Alzheimer’s diagnosis signals risk of shortened lifespan in patient’s siblings

An Alzheimer’s diagnosis in a sibling raises the risk of a shortened lifespan in other family members — even those without dementia, according to new USC research based on data from the Swedish Twin Registry.

The study, published Monday in Alzheimer’s & Dementia: The Journal of the Alzheimer’s Association, suggests that the same combination of genetics and environment — nature plus nurture — that shortens longevity in someone with dementia may also shorten the life of siblings without dementia.

“We expected a different result. We expected that, in twins where one developed dementia and the other did not, the difference in lifespan would be just like we see in unrelated people,” said lead author Jung Yun Jang, who conducted the research as part of her doctoral studies in clinical science in the Department of Psychology at the USC Dornsife College of Letters, Arts and Sciences.

“We assumed the reason a person who has developed dementia has a shortened life expectancy is because the dementia leads to other medical conditions that affect mortality,” Jang said. “What we’re seeing instead is the increased risk of mortality is not due to just the dementia itself, but also a whole package of other influences that the person brings to their disease.”

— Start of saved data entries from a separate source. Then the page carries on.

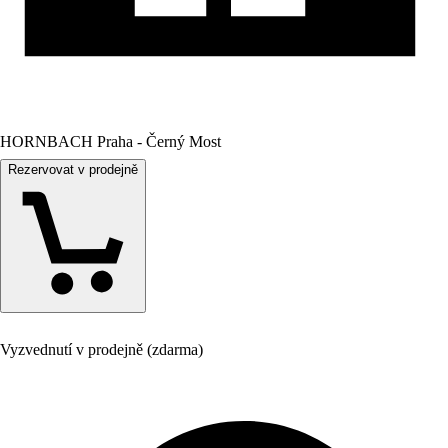
HORNBACH Praha - Černý Most
Rezervovat v prodejně
Vyzvednutí v prodejně (zdarma)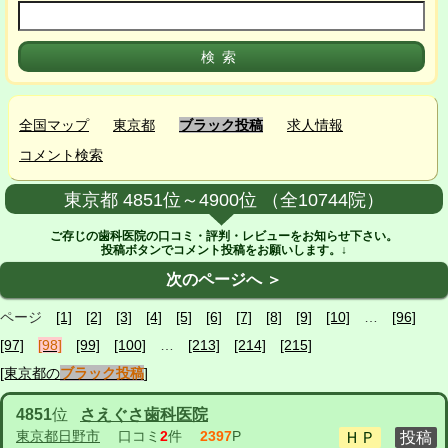
全国マップ
東京都
ブラック投稿
求人情報
コメント検索
東京都 4851位～4900位 （全10744院）
ご存じの歯科医院の口コミ・評判・レビューをお知らせ下さい。
投稿ボタンでコメント投稿をお願いします。↓
次のページへ ＞
ページ
[1]
[2]
[3]
[4]
[5]
[6]
[7]
[8]
[9]
[10]
…
[96]
[97]
[98]
[99]
[100]
…
[213]
[214]
[215]
[東京都の
ブラック投稿
]
4851
位
さえぐさ歯科医院
東京都日野市
口コミ
2
件
2397
P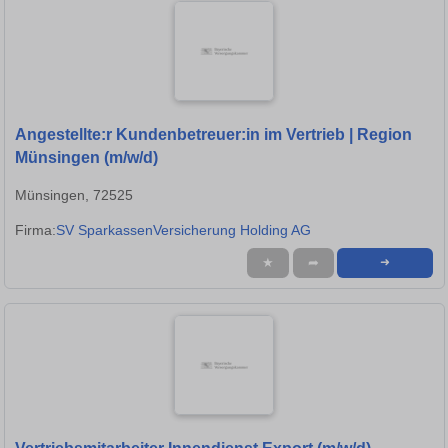
Angestellte:r Kundenbetreuer:in im Vertrieb | Region
Münsingen (m/w/d)
Münsingen, 72525
Firma:
SV SparkassenVersicherung Holding AG
★
➦
➜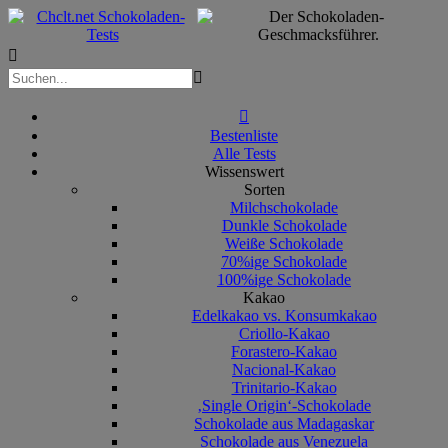



Bestenliste
Alle Tests
Wissenswert
Sorten
Milchschokolade
Dunkle Schokolade
Weiße Schokolade
70%ige Schokolade
100%ige Schokolade
Kakao
Edelkakao vs. Konsumkakao
Criollo-Kakao
Forastero-Kakao
Nacional-Kakao
Trinitario-Kakao
‚Single Origin‘-Schokolade
Schokolade aus Madagaskar
Schokolade aus Venezuela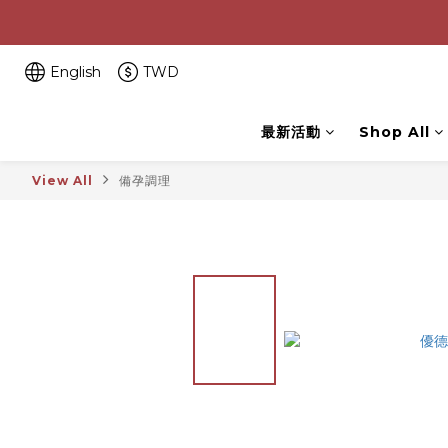
English
TWD
最新活動
Shop All
View All
備孕調理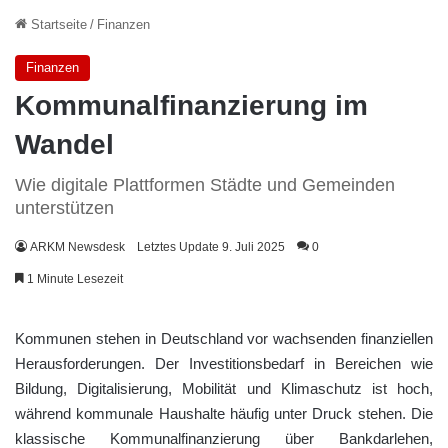
Startseite
/
Finanzen
Finanzen
Kommunalfinanzierung im
Wandel
Wie digitale Plattformen Städte und Gemeinden
unterstützen
ARKM Newsdesk
Letztes Update 9. Juli 2025
0
1 Minute Lesezeit
Kommunen stehen in Deutschland vor wachsenden finanziellen
Herausforderungen. Der Investitionsbedarf in Bereichen wie
Bildung, Digitalisierung, Mobilität und Klimaschutz ist hoch,
während kommunale Haushalte häufig unter Druck stehen. Die
klassische Kommunalfinanzierung über Bankdarlehen,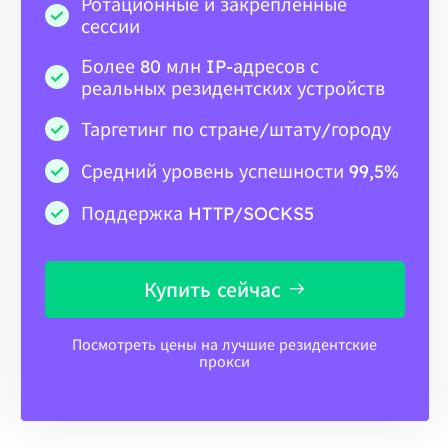
Ротационные и закрепленные
сессии
Более 80 млн IP-адресов с
реальных резидентских устройств
Таргетинг по стране/штату/городу
Средний уровень успешности 99,5%
Поддержка HTTP/SOCKS5
Купить сейчас
Посмотреть цены на лучшие резидентские
прокси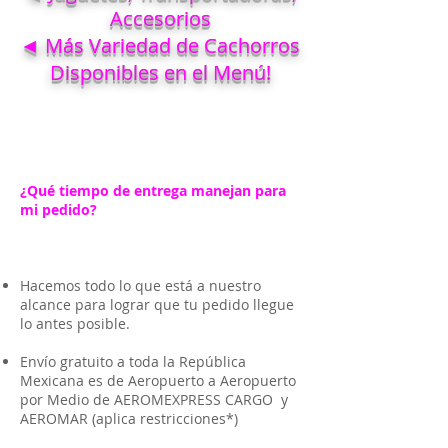
Accesorios
◄ Más Variedad de Cachorros
Disponibles en el Menú!
¿Qué tiempo de entrega manejan para
mi pedido?
Hacemos todo lo que está a nuestro
alcance para lograr que tu pedido llegue
lo antes posible.
Envío gratuito a toda la República
Mexicana es de Aeropuerto a Aeropuerto
por Medio de AEROMEXPRESS CARGO y
AEROMAR (aplica restricciones*)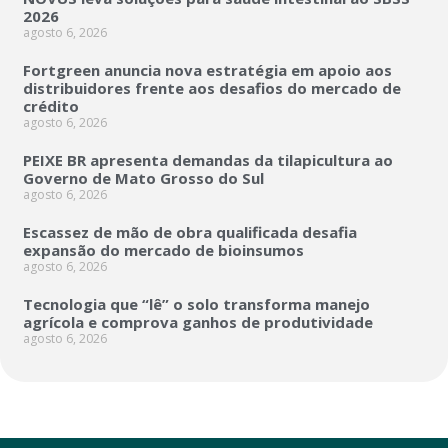
2026
agosto 6, 2026
Fortgreen anuncia nova estratégia em apoio aos
distribuidores frente aos desafios do mercado de
crédito
agosto 6, 2026
PEIXE BR apresenta demandas da tilapicultura ao
Governo de Mato Grosso do Sul
agosto 6, 2026
Escassez de mão de obra qualificada desafia
expansão do mercado de bioinsumos
agosto 6, 2026
Tecnologia que “lê” o solo transforma manejo
agrícola e comprova ganhos de produtividade
agosto 6, 2026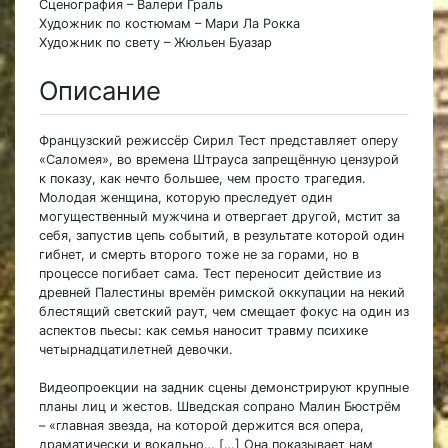
Сценография – Валери Граль
Художник по костюмам – Мари Ла Рокка
Художник по свету – Жюльен Буазар
Описание
Французский режиссёр Сирил Тест представляет оперу
«Саломея», во времена Штрауса запрещённую цензурой
к показу, как нечто большее, чем просто трагедия.
Молодая женщина, которую преследует один
могущественный мужчина и отвергает другой, мстит за
себя, запустив цепь событий, в результате которой один
гибнет, и смерть второго тоже не за горами, но в
процессе погибает сама. Тест переносит действие из
древней Палестины времён римской оккупации на некий
блестящий светский раут, чем смещает фокус на один из
аспектов пьесы: как семья наносит травму психике
четырнадцатилетней девочки.
Видеопроекции на задник сцены демонстрируют крупные
планы лиц и жестов. Шведская сопрано Малин Бюстрём
– «главная звезда, на которой держится вся опера,
драматически и вокально… […] Она показывает нам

In addition to Jang, other authors include Margaret Gatz, a professor of psychology, gerontology and preventive medicine at USC Dornsife; Christopher Beam, an assistant professor of psychology and gerontology at USC Dornsife; and Ida Karlsson and Nancy Pedersen of the Karolinska Institutet in Sweden.

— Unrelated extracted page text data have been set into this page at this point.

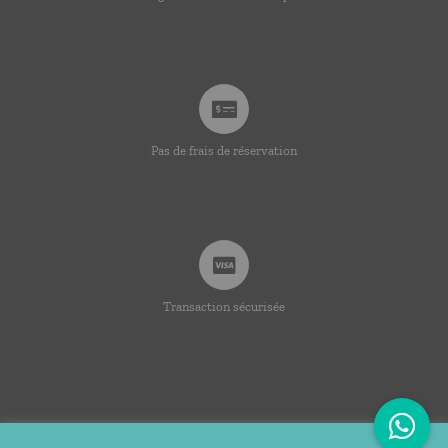
Pas de frais de réservation
Transaction sécurisée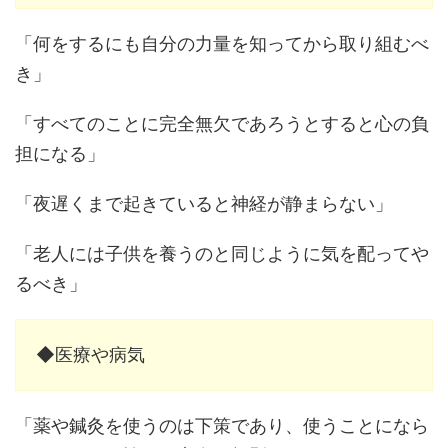
「何をするにも自分の力量を知ってから取り組むべ
き」
「すべてのことに完全無欠であろうとすると心の負
担になる」
「夜遅くまで起きていると神経が静まらない」
「老人には子供を養うのと同じように気を配ってや
るべき」
◆医療や病気
「薬や鍼灸を使うのは下策であり、使うことになら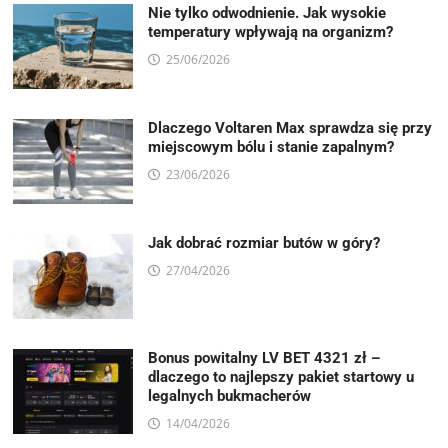
Nie tylko odwodnienie. Jak wysokie
temperatury wpływają na organizm?
25/06/2026
Dlaczego Voltaren Max sprawdza się przy
miejscowym bólu i stanie zapalnym?
23/06/2026
Jak dobrać rozmiar butów w góry?
27/04/2026
Bonus powitalny LV BET 4321 zł –
dlaczego to najlepszy pakiet startowy u
legalnych bukmacherów
14/04/2026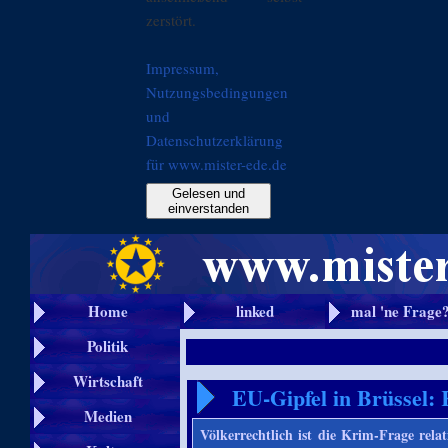
zerstört.
Impressum,
Nutzungsbedingungen
und
Datenschutzerklärung
für www.mister-ede.de
Gelesen und
einverstanden
Home
linked
mal 'ne Frage
Politik
Wirtschaft
EU-Gipfel in Brüssel:
Medien
Völkerrechtlich ist die Krim-Frage rela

Alzheimer’s lifespan: Longevity affected in siblings with — and without — dementia

The new study is part of Gatz and Pedersen’s landmark body of work on aging and cognition with the Swedish Twin Registry, a large cohort study of more than 45,000 Swedish twins. Across nearly 40 years, their collaborative work with twins — including genetically identical pairs — is designed to tease apart the roles of genes and environment.

Identical twins share 100% of their genotype; fraternal twins (and full siblings) share, on average, 50% of their genotype. Most twins — identical or fraternal — generally share the same rearing environment. That environment includes such factors as early life exposures to pollution, diet, education and physical activity.

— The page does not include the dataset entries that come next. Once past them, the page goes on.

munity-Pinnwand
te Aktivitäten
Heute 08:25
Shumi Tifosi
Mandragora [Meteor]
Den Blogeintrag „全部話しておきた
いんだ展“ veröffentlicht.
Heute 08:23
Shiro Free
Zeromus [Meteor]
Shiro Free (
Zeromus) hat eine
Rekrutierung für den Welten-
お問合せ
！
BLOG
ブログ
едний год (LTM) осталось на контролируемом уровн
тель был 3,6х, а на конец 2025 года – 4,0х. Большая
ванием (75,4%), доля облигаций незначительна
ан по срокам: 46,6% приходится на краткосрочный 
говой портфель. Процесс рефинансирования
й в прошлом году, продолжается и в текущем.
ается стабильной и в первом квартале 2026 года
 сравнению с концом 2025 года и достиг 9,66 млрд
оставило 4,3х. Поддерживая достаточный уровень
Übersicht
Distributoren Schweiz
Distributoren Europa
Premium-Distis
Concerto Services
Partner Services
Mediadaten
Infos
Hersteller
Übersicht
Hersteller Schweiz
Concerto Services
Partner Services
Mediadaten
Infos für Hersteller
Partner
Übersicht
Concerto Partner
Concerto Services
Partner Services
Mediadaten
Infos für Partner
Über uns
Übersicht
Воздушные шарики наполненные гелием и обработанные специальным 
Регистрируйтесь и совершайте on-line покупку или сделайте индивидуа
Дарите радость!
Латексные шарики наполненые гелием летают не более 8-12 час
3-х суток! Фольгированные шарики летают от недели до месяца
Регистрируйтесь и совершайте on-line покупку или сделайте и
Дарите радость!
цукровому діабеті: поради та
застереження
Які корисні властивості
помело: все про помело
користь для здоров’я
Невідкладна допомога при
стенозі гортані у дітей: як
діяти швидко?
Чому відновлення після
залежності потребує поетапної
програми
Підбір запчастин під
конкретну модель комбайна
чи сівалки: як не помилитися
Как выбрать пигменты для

This study included 90 pairs of identical twins and 288 pairs of fraternal twins, in which one twin had dementia while the other did not.

Jang confirmed that developing dementia affects longevity in a patient, and that people live for about seven years on average after a dementia diagnosis — a finding that has been confirmed in other studies.

Other findings included:

• In identical twins, when one is diagnosed with dementia, both twins have a similarly shortened life expectancy.
• In fraternal twins, when one is diagnosed with dementia, the twin who has not developed dementia has a slightly shortened life expectancy compared to someone who has no sibling with dementia.
• The research suggests that dementia itself is not the sole cause of a shortened lifespan, but instead a combination of shared genes and environment. Both twins may develop cardiovascular disease, for example, which can contribute to dementia in one and shortened lifespans in both.

“What happens early in the life course is really important,” Gatz said. “You may not be able to change that for yourself, but it does seem like the message to parents is, make sure your kid eats healthy, make sure your kid gets exercise, make sure your kid gets an education. You’re actually contributing to giving that kid a lower chance of developing dementia 75 years later.”

Jang said she was inspired to pursue the research because “one of the most frequently asked questions when a family member receives a diagnosis of dementia is: How much time do we have?”

Jang added, “We believed that asking this question in twins would inform patients and families in making their financial and end-of-life decisions as they deal with this disease that causes losses over time.”

The work was supported by grants from the National Institutes of Health (R01 AG060470 and T32 AG000037); the Swedish Research Council for Health, Working Life and Welfare; the Strategic Research Program in Epidemiology at Karolinska Institutet; Loo and Hans Osterman’s Foundation; Foundation for Geriatric Diseases at Karolinska Institutet; and Karolinska Institutet’s Research Foundation.